Directed by Scott Crawford | Written by Crawford and Jaan Uhelszki | 75 min | At Carbon Arc
Creem arrived a year after Rolling Stone, and immediately set itself up as a big “fuck you” to the more well-known rock mag. Everything about the publication was counter-culture and/or proto-punk, from its misfit writers and editors to the fact it was published out of Detroit rather than New York or Los Angeles.
This documentary digs back into the archives, offering a lot of “I was there” recollections of editorial veterans, and more than a few musicians — like Peter Wolf, Lenny Kaye, Ted Nugent, Michael Stipe, Chad Smith, Joan Jett, Kirk Hammett, and Jeff Ament. We also get a lot of great stock footage and photography as testament to the cultural currency of the mag, the changes it went through when it left Detroit, and when contrarian music writer Lester Bangs joined the staff — his conflict with publisher, Barry Kramer, was legendary.
Thanks to the contribution of former Creem writer Uhelszki, the documentary doesn’t bother to soft-pedal the sexism and homophobia of the rock scene at the time, either. A lot of damaging shit was excused in the name of boys-will-be-boys irreverence, and the film is particularly up front about that.

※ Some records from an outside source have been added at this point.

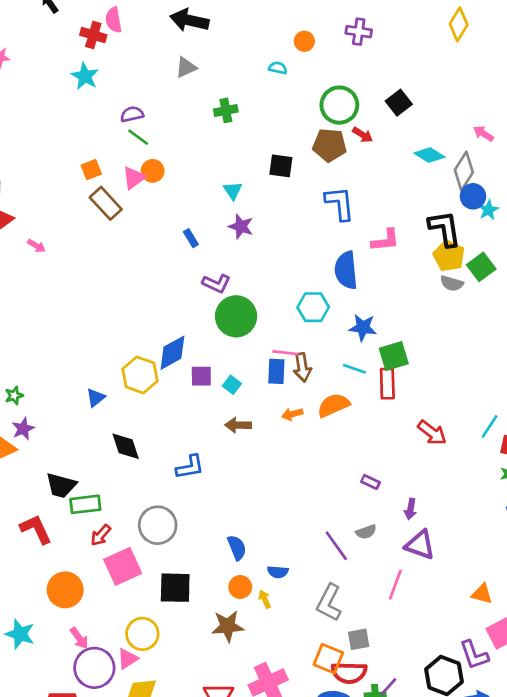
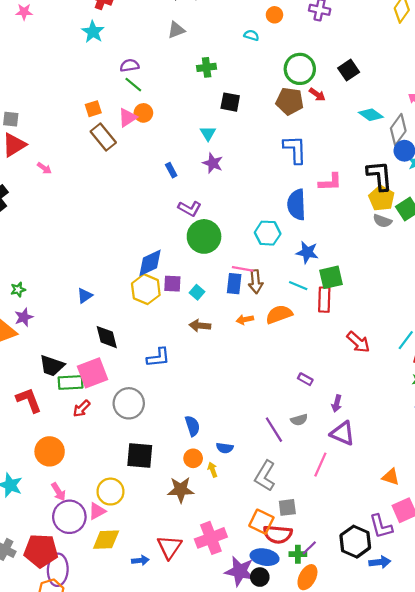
black square: (281, 166) -> (230, 102), moved
yellow hexagon: (140, 375) -> (146, 289), moved
pink square: (123, 566) -> (93, 373), moved

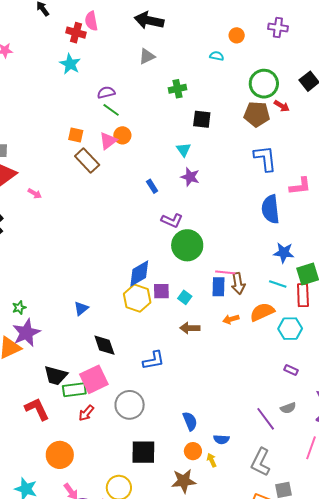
orange square: (93, 109) -> (76, 135), turned 35
cyan hexagon: (268, 233) -> (290, 329), moved
purple star: (24, 317) -> (26, 333), size x1.6

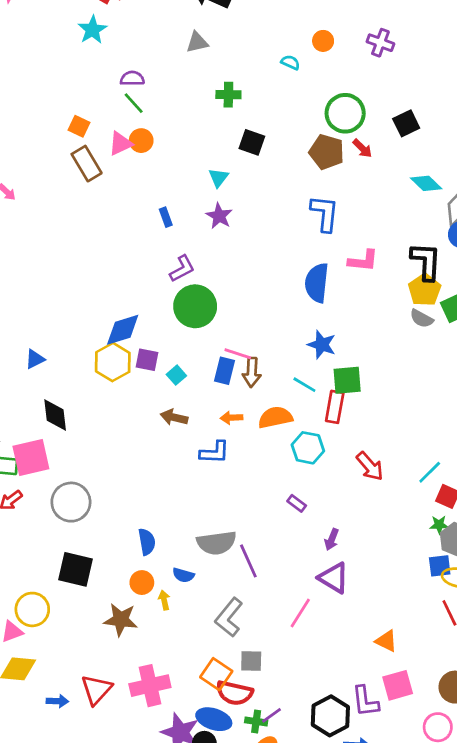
purple L-shape: (172, 220) -> (182, 269), turned -65
blue L-shape: (154, 360) -> (215, 452), moved
gray semicircle: (288, 408) -> (217, 543), moved, size x1.8

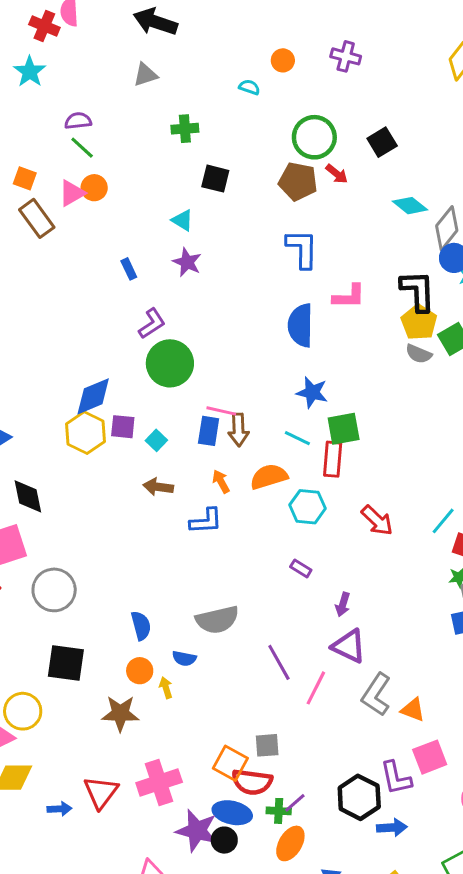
cyan triangle: (219, 178) -> (182, 220), turned -30
orange arrow: (232, 418) -> (221, 481), turned 70
purple line: (248, 561) -> (279, 662), moved
gray L-shape: (229, 617) -> (376, 695), moved

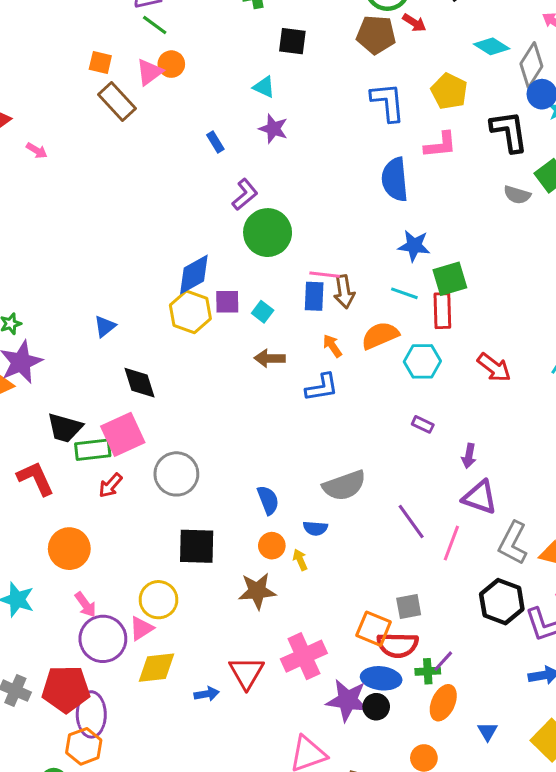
yellow pentagon: (419, 322) -> (449, 91), moved
black hexagon: (359, 797) -> (502, 602), moved

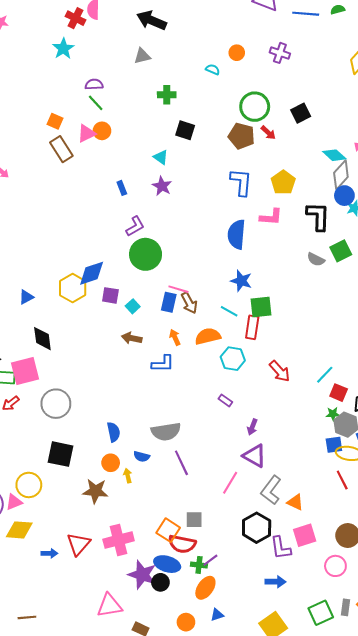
cyan diamond: (492, 46) -> (334, 155), moved
brown arrow: (344, 292) -> (189, 303), turned -30
yellow hexagon: (190, 312) -> (73, 288), moved
purple line: (411, 521) -> (181, 463), moved
blue triangle: (488, 731) -> (217, 615), moved, turned 32

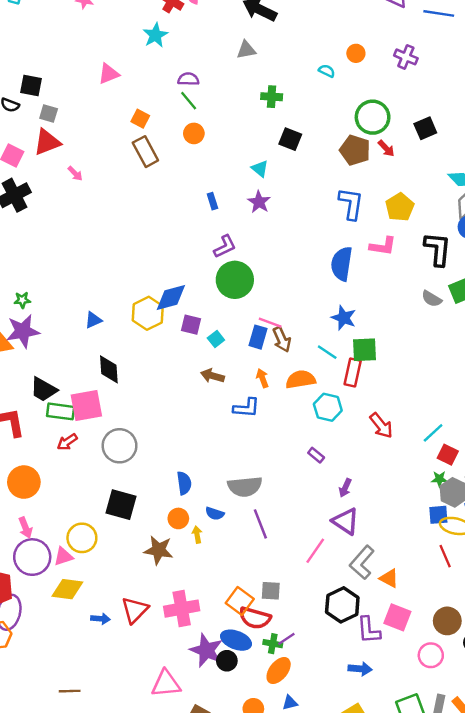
pink triangle: (86, 133) -> (109, 74), moved
pink square: (305, 535) -> (397, 617), turned 35

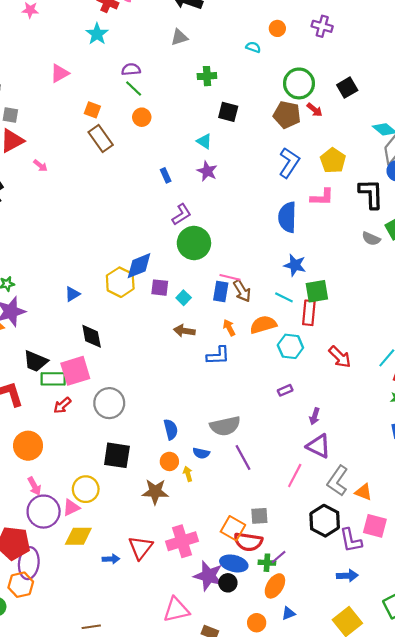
blue L-shape: (351, 204) -> (289, 163), turned 32
purple rectangle: (316, 455) -> (285, 390), turned -56

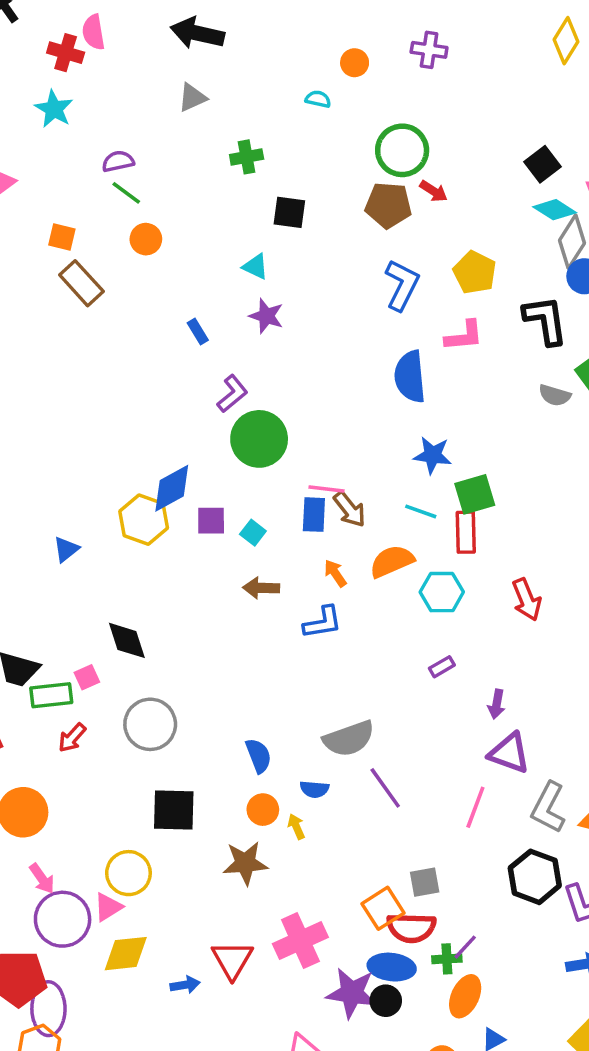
black square: (347, 88) -> (542, 164), moved
black diamond: (92, 336) -> (127, 640), moved
red arrow: (340, 357) -> (527, 600), turned 30
pink square: (75, 371) -> (87, 677), size x0.5
orange square: (233, 528) -> (383, 908), turned 35

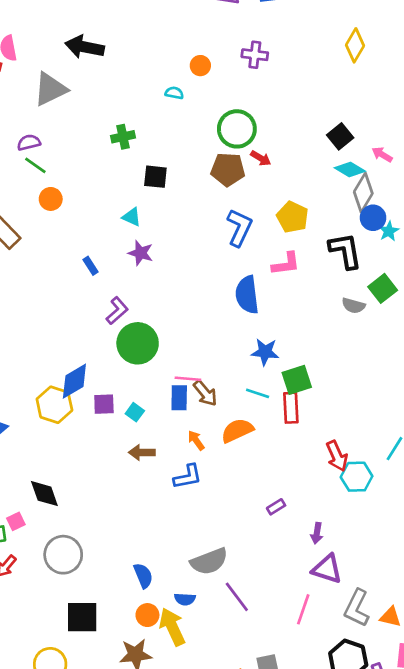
gray triangle: (192, 98) -> (50, 89), moved, size x1.6
cyan hexagon: (442, 592) -> (357, 477), moved
yellow arrow: (296, 826) -> (172, 627), size x2.0

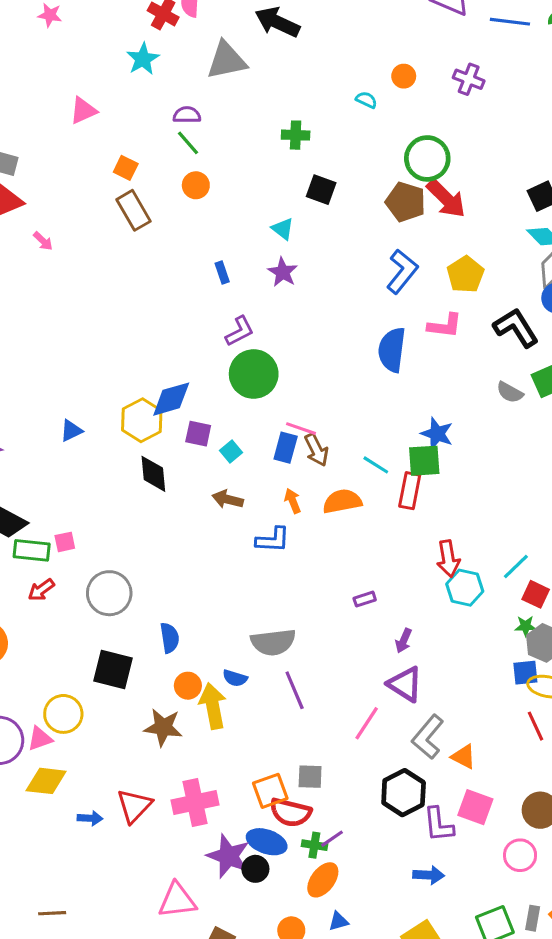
red arrow: (261, 158) -> (446, 199), size x1.8
black L-shape: (345, 251) -> (516, 328), turned -36
blue star: (265, 352) -> (437, 434), moved
black diamond: (44, 494) -> (153, 474), moved
blue semicircle: (143, 576) -> (170, 638), moved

In a lot fewer than 90 minutes the doc comes and goes in a flash, but it does well to convey the emotion and loss around the death of the magazine’s key founding creatives and what they were able to accomplish in their short lives. What I liked most about the film is it manages to capture some the spirit of the post-’60s American grit and cynicism, a time when these writers and editors served an especially perverse but joyous master: rock ‘n’ roll.